The researchers found that the personality traits of the patients did not fit into the DSM-IV defined traits. They did “draw on the same five underlying personality traits” (McCrae, p. 171), and were considered redundant, but there were several areas of overlap to be considered conclusive. In fact, over 60% of the patients that were being treated for maladaptive personalities were not meeting the criteria defined in the DSM-IV, as relating to any criteria for a PD (McCrae, p. 171). The maladaptive behaviors, the person’s habits and personal attitudes were all measured to find a comprehensive scale for measuring the personality traits of the patients. It was determined that the results were insignificant, and concluded that personality profiles were “modest predictors of categorical PDs, but they are immensely informative about people” (McCrae, p. 172).

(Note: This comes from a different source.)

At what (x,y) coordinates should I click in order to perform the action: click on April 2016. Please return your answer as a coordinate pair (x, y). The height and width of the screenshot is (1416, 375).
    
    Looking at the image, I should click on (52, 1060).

Treatment Options for Abnormal Personality Traits

But clinicians and psychiatrists are still interested in treating and helping people who exhibit the traits of these personality disorders identified above. They are in disagreement whether there are normal traits that are underlying the abnormal personality traits that deserve to be treated in an effort to offer the patient an opportunity to live a full and productive life. This is a critical option for people who have normal personality traits, but also exhibit the identified borderline abnormal personality traits as well within their psyche.

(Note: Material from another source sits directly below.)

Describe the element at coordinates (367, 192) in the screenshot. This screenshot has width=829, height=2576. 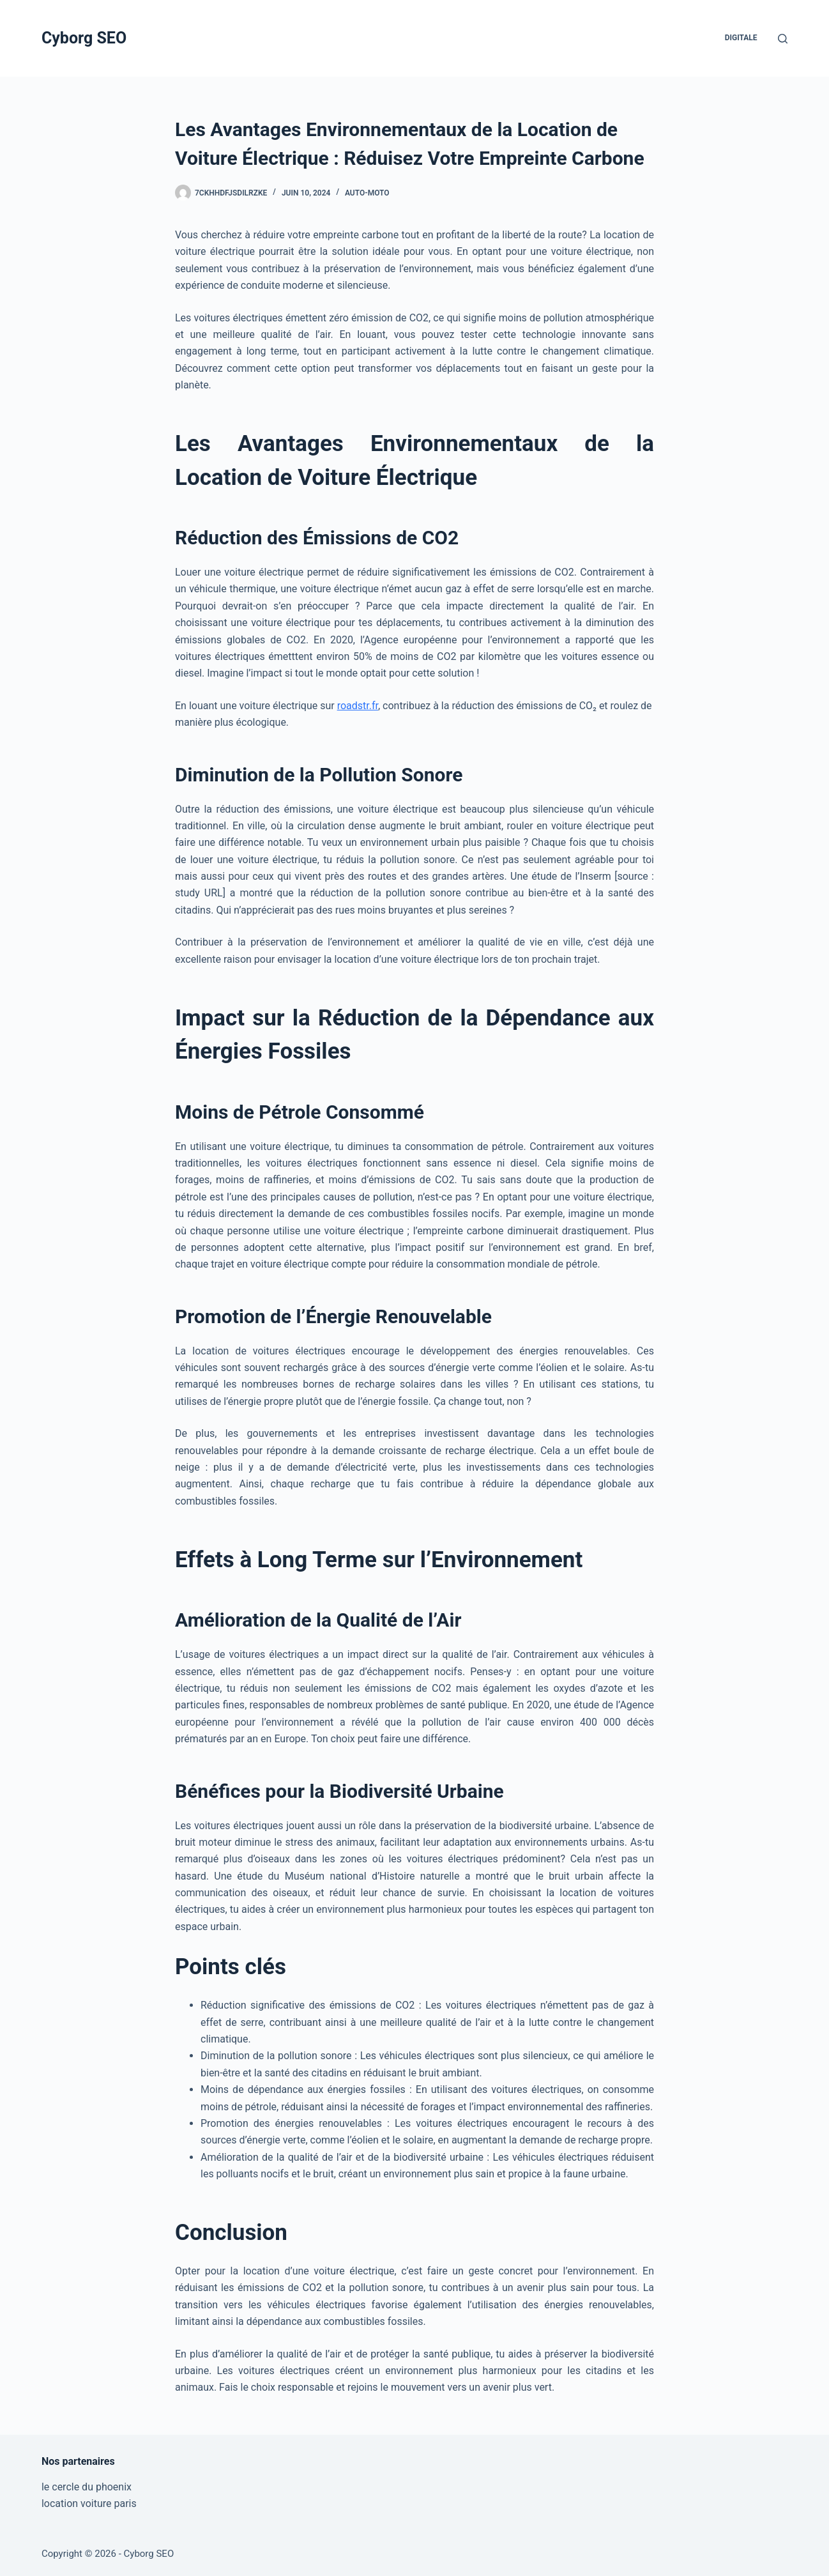
I see `Auto-Moto` at that location.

Over a half decade ago, the best treatments were heralded as therapeutic, and they seemed to promise the greatest success overall. But today, there are many alternate treatments available for individuals exhibiting abnormal personality disorders. They include drug therapies, psychodynamic therapy, day hospital intervention, and dialectical behavior therapy (Linehan, 1992, Tyrer, p. 84). Other methods of treatment that carry high success for the patients are the partial hospitalization of patients (Bateman & Fonagy, 1999). Bateman & Fonagy compared the effectiveness of treating patients exhibiting borderline personality disorders with partial hospitalization s a standard psychiatric care. They studied thirty-eight patients with borderline personality disorder and offered them individual and group psychoanalytic psychotherapy, for up to 18 months (Bateman & Fonagy, 1999). The results were that the patients who had been partially hospitalized did exhibit less problems, with “An improvement in depressive symptoms, a decrease in suicidal and self-mutilatory acts, reduced inpatient days, and better social and interpersonal function began at 6 months and continued until the end of treatment at 18 months” (Bateman & Fonagy, 1999). Their conclusion was that the partial hospitalization was determined as a far superior type of psychiatric care for those patients exhibiting borderline personality disorder. This treatment option was in opposition with the standard treatment options of the therapies listed above. These results were similar in the study by Piper, (1993) where a day treatment program at the University of Alberta Hospital in Edmonton, Alberta was studied. The patients were referred from the day treatment program and walk-in clinic, and utilized participants with “chronically disturbed non-schizophrenic patients, who usually have affective and personality disorders” (Piper, p. 757). The results of the study were that day treatment programs were considered effective for patients with long-term non schizophrenic disorders. The patients noted significant improvement in “four of the five areas studied—interpersonal functioning, symptomatology, life satisfaction, and self-esteem—as well as in several of disturbance associated with individual objectives (Piper, p. 762).